Nigel Swift has suggested I might like to post this (below), from him, on my blog. Actually, yes I would because it says in a nutshell what the problem is.
This is prompted by observation that there has been a concerted campaign of vicious ad personam/ad hominem attacks over the past few days on the blogs of several detectorists (Dick Stout, John Howland, John Winter, Steve Taylor, Norman Kennedy) and coin collectors (lobbyist Peter Tompa/ alter ego 'Arthur Houghton', collector Jorg Leuke, together with dealers Dave Welsh and Wayne Sayles) and possible elsewhere. I think they are hoping if they sling enough mud, we too will be discouraged from discussing the issues which concern us. This has been the situation with the PAS public forum [closed by metal detectorists]. This was what happened to the Heritage Action public forum [closed by metal detectorists]. For over a decade this kind of deliberately disruptive and overtly anti-social and sometimes threatening behaviour from these people has been a constant feature of the heritage debate, hindering any real consensus or progress. All these people are doing by such tactics is once again underlining in a public manner that artefact hunters and collectors are NOT the people that this should be being discussed with. These people and their attitudes have become the problem. You do not negotiate dealing with Dutch Elm Disease with Elm Bark Beetles.

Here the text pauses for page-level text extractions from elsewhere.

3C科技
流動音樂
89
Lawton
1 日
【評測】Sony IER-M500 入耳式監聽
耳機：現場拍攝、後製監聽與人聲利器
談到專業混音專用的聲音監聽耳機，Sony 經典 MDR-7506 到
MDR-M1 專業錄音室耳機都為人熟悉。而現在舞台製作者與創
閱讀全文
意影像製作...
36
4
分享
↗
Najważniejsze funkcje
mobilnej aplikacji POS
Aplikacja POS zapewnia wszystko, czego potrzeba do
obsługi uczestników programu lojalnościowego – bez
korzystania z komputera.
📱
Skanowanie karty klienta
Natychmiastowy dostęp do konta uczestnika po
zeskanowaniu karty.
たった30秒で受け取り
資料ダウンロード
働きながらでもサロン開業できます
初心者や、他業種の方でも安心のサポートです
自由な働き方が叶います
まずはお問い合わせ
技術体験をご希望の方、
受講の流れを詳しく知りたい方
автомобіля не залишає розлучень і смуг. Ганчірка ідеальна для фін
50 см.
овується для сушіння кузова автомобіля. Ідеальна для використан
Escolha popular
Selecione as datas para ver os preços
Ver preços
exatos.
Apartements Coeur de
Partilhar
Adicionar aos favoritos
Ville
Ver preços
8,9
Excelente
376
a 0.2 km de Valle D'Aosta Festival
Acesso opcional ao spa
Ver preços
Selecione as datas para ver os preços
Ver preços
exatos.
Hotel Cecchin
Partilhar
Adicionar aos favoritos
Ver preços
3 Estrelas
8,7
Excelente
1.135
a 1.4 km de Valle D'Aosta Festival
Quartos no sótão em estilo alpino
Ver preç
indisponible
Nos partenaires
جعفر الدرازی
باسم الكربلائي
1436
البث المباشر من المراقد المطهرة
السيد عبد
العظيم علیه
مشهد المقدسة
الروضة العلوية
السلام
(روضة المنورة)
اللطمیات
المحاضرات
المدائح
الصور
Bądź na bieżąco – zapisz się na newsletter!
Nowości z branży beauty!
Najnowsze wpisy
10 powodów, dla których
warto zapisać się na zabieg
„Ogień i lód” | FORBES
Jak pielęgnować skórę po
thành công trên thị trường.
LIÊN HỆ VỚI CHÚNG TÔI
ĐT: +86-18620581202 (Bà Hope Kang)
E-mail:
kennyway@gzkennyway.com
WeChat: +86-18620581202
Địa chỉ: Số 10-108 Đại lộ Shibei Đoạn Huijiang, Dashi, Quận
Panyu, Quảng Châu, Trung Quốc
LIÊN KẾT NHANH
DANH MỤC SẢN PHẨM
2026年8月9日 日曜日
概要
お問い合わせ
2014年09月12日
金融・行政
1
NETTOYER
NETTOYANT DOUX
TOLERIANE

Here is Nigel's take on the situation, with which, needless to say, I fully agree.
"Paul, may I offer this for your blog?
The level and vehemence and frequency of attacks on your character (and to a lesser extent mine) is of course astonishing but also instructive. Suggestions that we are motivated by failure, jealousy, loneliness, stupidity, malice, communism, fascism, psychological disorders, snobbery and much else are rife and aren't confined to the unthinking and uneducated or to the public arena. They are of course the non-criminal version of the physical threats we have both been subjected to and are designed to discredit what we say, not us.
Personally I can stand it – indeed if I couldn't I'd have given up many years ago – for a particular reason: in all those years I've never been abused, insulted or threatened by anyone that didn't have a vested interest in things that I say should change. I think that's true in your own case as well, whether it's collectors, dealers, suppliers, consumers or the officials and academics who have built careers on them all. I hear not a word against us from the only important people, the superior stakeholders who have a cultural interest and no other.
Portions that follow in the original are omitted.